Simulation-Driven Deep Learning Framework for Raman Spectral Denoising Under Fluorescence-Dominant Conditions
This work addresses a domain-specific challenge in biomedical Raman spectroscopy for tissue analysis, presenting an incremental improvement by combining existing noise modeling with deep learning.
The study tackled the problem of weak Raman scattering and strong fluorescence background degrading signal quality in biomedical diagnostics by developing a simulation-driven deep learning framework for denoising Raman spectra, demonstrating improved spectral quality for faster and more accurate tissue analysis.
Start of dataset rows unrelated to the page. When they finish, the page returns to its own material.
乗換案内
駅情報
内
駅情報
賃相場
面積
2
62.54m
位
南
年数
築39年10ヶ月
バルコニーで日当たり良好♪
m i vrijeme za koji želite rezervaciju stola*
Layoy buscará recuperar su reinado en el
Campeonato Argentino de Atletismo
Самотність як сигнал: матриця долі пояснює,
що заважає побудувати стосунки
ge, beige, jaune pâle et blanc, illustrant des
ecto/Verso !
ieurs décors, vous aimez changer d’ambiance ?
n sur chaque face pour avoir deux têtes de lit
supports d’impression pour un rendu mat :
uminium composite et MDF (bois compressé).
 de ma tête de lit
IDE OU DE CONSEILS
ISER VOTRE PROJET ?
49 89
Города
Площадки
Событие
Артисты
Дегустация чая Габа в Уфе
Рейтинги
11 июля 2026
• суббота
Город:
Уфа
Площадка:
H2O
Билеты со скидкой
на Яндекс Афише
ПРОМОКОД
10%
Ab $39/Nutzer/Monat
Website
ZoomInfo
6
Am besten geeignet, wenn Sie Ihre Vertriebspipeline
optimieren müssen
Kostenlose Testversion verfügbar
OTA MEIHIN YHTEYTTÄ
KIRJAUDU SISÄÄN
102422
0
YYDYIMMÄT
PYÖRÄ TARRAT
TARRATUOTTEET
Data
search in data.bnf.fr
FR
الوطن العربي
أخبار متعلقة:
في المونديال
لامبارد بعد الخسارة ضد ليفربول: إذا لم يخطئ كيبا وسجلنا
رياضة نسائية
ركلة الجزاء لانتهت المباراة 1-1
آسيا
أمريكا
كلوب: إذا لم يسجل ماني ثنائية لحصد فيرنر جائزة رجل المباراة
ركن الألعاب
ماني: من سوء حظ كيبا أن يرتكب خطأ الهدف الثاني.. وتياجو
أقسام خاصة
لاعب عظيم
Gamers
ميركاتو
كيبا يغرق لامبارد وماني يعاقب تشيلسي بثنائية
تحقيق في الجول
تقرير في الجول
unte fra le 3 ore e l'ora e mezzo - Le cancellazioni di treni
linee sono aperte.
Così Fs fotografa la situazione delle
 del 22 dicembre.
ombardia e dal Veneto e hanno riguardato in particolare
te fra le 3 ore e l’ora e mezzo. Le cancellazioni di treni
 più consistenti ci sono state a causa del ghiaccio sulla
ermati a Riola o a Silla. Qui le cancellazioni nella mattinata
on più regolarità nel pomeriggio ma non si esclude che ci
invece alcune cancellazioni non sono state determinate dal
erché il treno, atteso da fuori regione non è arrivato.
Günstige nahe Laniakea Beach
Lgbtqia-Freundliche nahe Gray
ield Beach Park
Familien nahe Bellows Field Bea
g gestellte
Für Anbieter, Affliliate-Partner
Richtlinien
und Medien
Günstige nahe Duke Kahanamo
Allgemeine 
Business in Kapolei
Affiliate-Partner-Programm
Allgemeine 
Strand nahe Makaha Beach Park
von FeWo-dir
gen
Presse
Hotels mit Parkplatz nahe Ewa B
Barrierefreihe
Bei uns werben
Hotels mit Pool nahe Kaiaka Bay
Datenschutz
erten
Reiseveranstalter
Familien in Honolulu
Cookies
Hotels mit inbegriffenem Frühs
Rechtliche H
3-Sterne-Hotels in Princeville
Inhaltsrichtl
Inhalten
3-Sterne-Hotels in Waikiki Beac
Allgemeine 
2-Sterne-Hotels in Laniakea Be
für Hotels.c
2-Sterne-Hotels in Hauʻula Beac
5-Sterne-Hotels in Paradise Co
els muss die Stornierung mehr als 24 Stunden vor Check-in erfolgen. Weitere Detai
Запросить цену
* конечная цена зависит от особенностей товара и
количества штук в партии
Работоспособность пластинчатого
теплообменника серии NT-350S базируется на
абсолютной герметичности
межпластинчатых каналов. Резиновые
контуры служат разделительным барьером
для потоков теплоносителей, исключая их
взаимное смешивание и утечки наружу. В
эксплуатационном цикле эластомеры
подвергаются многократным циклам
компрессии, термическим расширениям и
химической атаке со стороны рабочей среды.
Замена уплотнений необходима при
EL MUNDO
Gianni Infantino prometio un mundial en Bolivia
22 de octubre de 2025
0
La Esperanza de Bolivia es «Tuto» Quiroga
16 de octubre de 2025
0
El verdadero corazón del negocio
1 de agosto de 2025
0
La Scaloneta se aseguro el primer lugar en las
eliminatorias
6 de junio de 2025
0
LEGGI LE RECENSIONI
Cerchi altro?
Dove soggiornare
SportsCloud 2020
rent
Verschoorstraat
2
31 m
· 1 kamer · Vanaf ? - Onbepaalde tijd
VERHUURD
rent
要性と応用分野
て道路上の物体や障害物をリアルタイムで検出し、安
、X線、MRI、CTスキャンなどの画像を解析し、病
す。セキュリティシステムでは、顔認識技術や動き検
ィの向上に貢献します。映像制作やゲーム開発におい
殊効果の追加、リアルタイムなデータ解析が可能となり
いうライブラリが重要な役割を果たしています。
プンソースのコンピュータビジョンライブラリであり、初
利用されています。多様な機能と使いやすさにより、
Raman spectroscopy enables non-destructive, label-free molecular analysis with high specificity, making it a powerful tool for biomedical diagnostics. However, its application to biological tissues is challenged by inherently weak Raman scattering and strong fluorescence background, which significantly degrade signal quality. In this study, we present a simulation-driven denoising framework that combines a statistically grounded noise model with deep learning to enhance Raman spectra acquired under fluorescence-dominated conditions. We comprehensively modeled major noise sources. Based on this model, we generated biologically realistic Raman spectra and used them to train a cascaded deep neural network designed to jointly suppress stochastic detector noise and fluorescence baseline interference. To evaluate the performance of our approach, we simulated human skin spectra derived from real experimental data as a validation case study. Our results demonstrate the potential of physics-informed learning to improve spectral quality and enable faster, more accurate Raman-based tissue analysis.